• **TASK OBJECTIVE**:
What you output must match the entries exactly, apart from the pictures, which are left out.

####

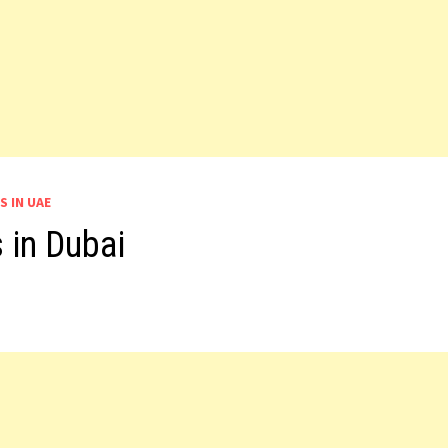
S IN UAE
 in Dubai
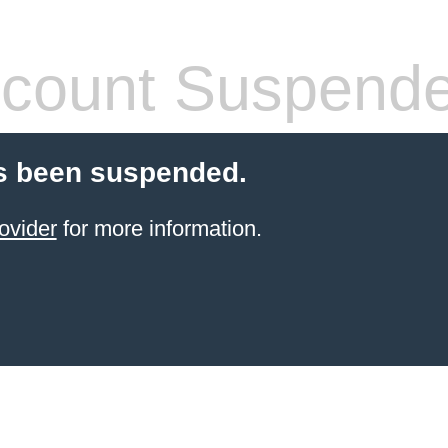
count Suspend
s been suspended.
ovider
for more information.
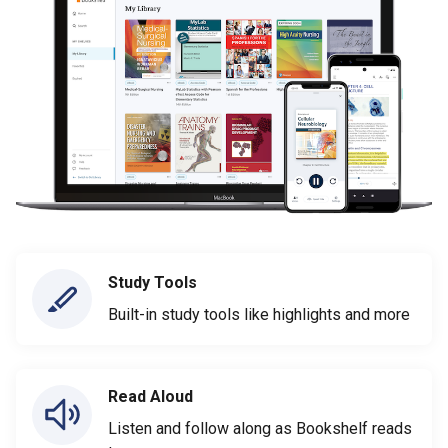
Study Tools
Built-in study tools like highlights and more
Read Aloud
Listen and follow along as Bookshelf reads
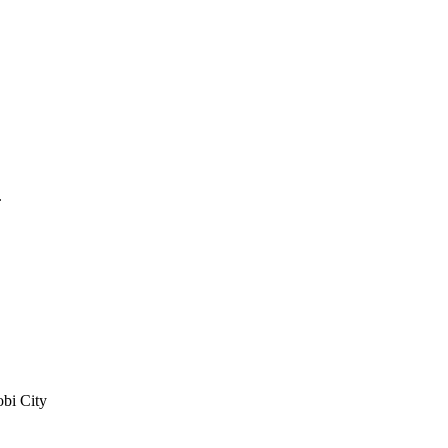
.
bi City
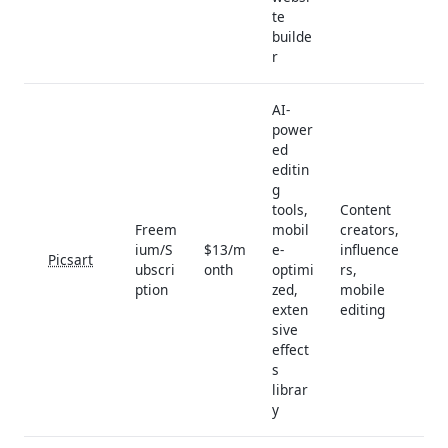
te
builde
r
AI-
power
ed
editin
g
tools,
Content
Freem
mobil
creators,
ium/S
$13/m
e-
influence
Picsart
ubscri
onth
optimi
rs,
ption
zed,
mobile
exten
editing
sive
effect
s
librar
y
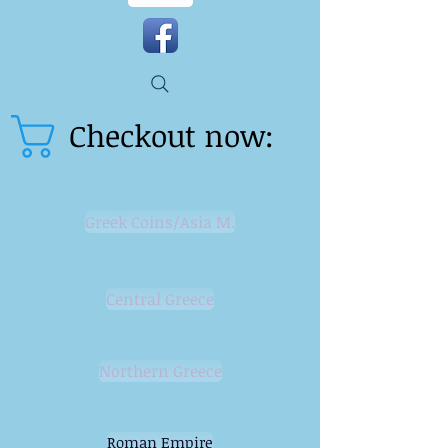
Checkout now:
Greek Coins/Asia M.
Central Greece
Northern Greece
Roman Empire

####

• **REPLY TO THE TASK**:
S IN UAE
 in Dubai
count Suspend
s been suspended.
ovider
for more information.
Study Tools
Built-in study tools like highlights and more
Read Aloud
Listen and follow along as Bookshelf reads
.
bi City
te
builde
r
AI-
power
ed
editin
g
tools,
Content
Freem
mobil
creators,
ium/S
$13/m
e-
influence
Picsart
ubscri
onth
optimi
rs,
ption
zed,
mobile
exten
editing
sive
effect
s
librar
y
Checkout now:
Greek Coins/Asia M.
Central Greece
Northern Greece
Roman Empire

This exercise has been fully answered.